Cyber Insurance
Insurance policies that cover financial losses arising from cyber incidents — including data breaches, ransomware payments, fraud, and notification costs — for businesses and increasingly for consumers.
Also known as: cybersecurity insurance, data breach insurance, identity theft insurance
Last reviewed: 10 June 2026
Cyber insurance policies indemnify policyholders against the financial consequences of cyber incidents. Business policies typically cover incident response costs, legal and regulatory fees, notification costs for breach victims, ransomware extortion payments, business interruption losses, and third-party liability. Consumer-focused policies, often added to home or identity-theft insurance, may cover fraud losses, credit monitoring, and resolution assistance.

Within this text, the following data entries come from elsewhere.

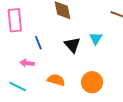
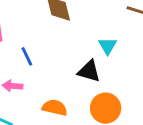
black triangle: (72, 45) -> (89, 71), moved, turned -30

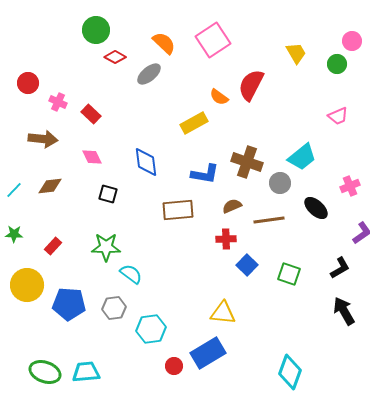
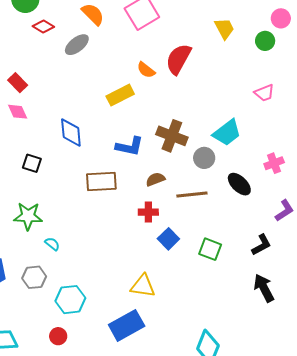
pink diamond: (92, 157) -> (18, 112), moved
cyan semicircle: (131, 274) -> (52, 244), size x0.7
red circle: (174, 366) -> (58, 336), moved

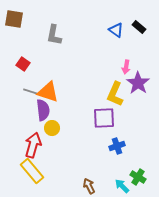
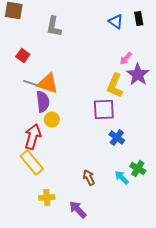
black rectangle: (139, 27) -> (139, 18), turned 40
pink arrow: (126, 67) -> (126, 58), turned 32
blue cross: (117, 146) -> (117, 138), turned -35

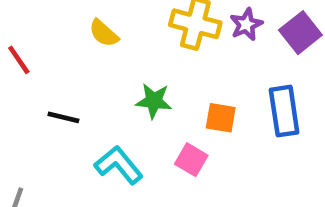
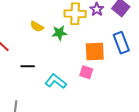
green star: (154, 101) -> (59, 33), moved
orange square: (221, 118) -> (95, 52), size x1.5

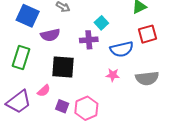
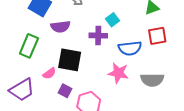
pink star: (113, 75) -> (118, 73), size x1.5
pink semicircle: (44, 91) -> (49, 73), moved
purple square: (62, 106) -> (65, 91), moved

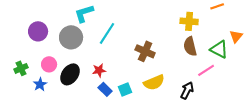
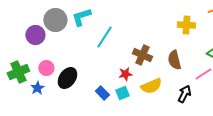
gray circle: (71, 37) -> (55, 20), moved
brown semicircle: (190, 46) -> (174, 60), moved
green cross: (21, 68) -> (18, 72), size x1.5
red star: (99, 70) -> (125, 74), moved

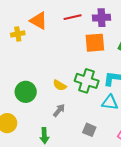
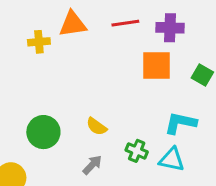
orange triangle: (39, 21) -> (73, 24), turned -42
green cross: (87, 81) -> (137, 151), moved, size x0.6

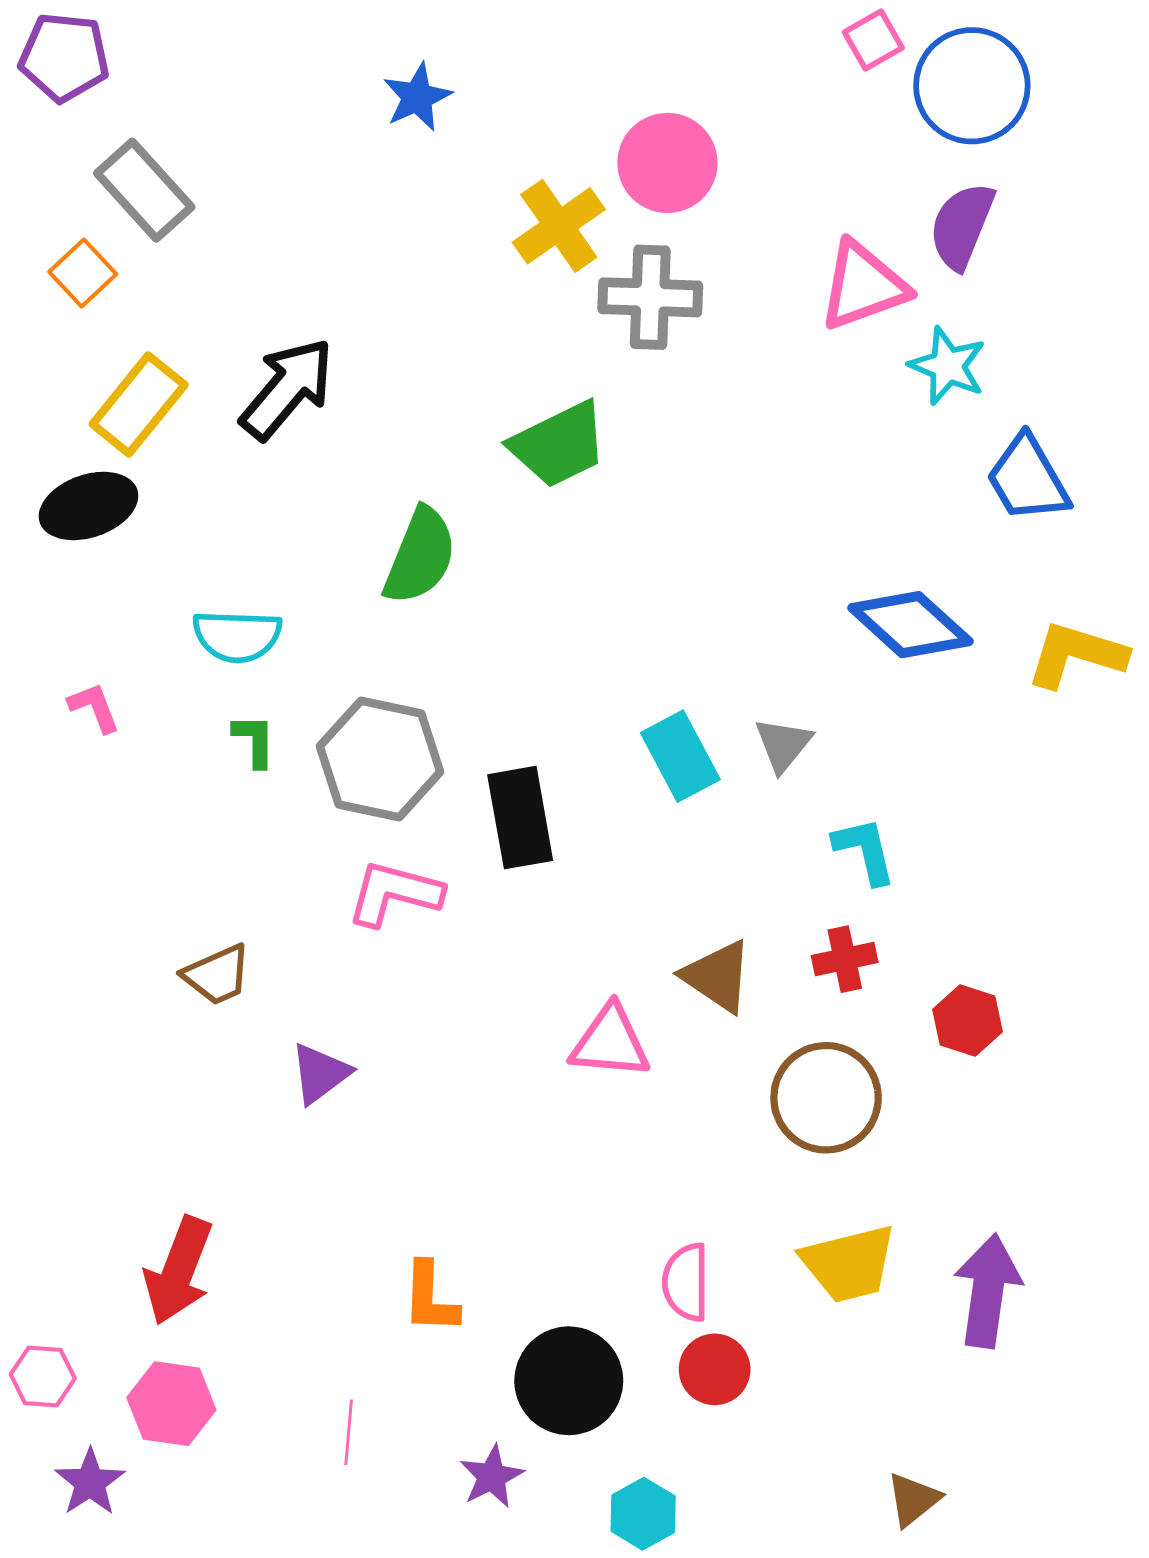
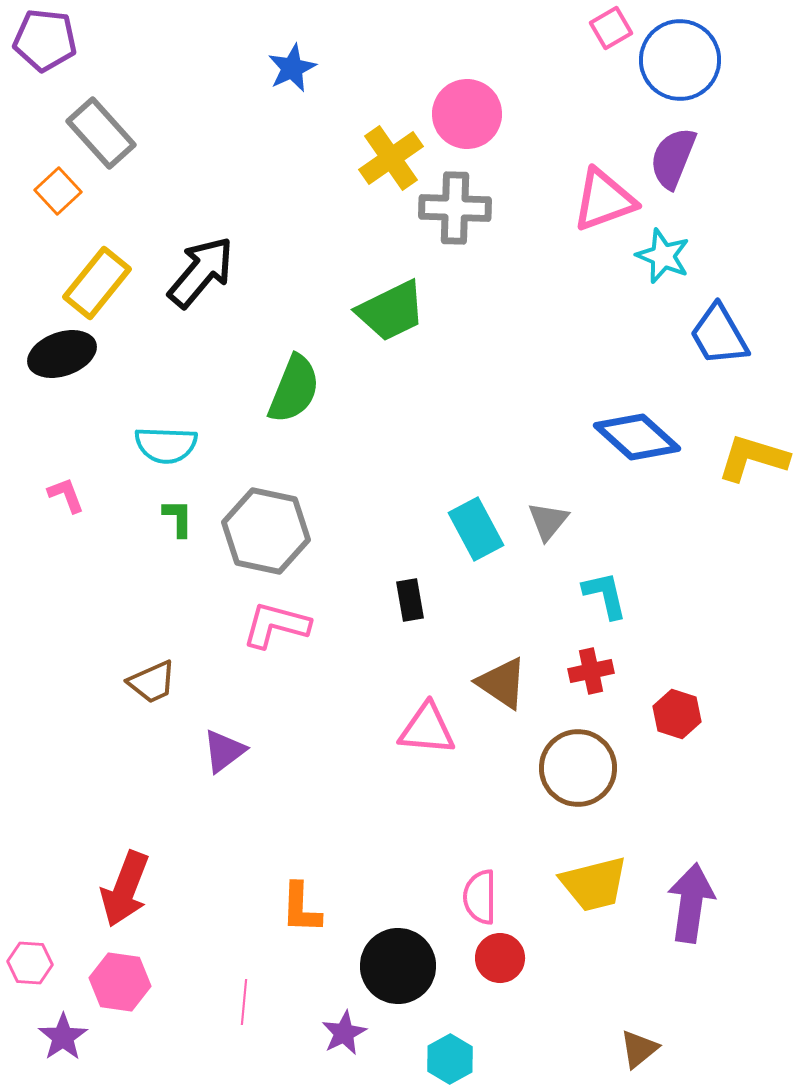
black rectangle: (520, 818) -> (410, 600), moved, size x0.6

The cyber insurance market has tightened significantly as claim costs have risen. Insurers increasingly require policyholders to demonstrate security baselines — MFA on remote access, patch management, network segmentation — as conditions of coverage or pricing. Policies include sub-limits, exclusions for unencrypted devices, and carve-outs for nation-state attacks and certain negligence scenarios.
For consumers and businesses evaluating cyber insurance, the coverage terms matter as much as the premium. Understanding whether a policy covers social-engineering fraud (where an employee was tricked rather than a system breached), what fraud loss limits apply, and whether incidents must be reported within a narrow window are all critical before relying on the policy as a financial backstop.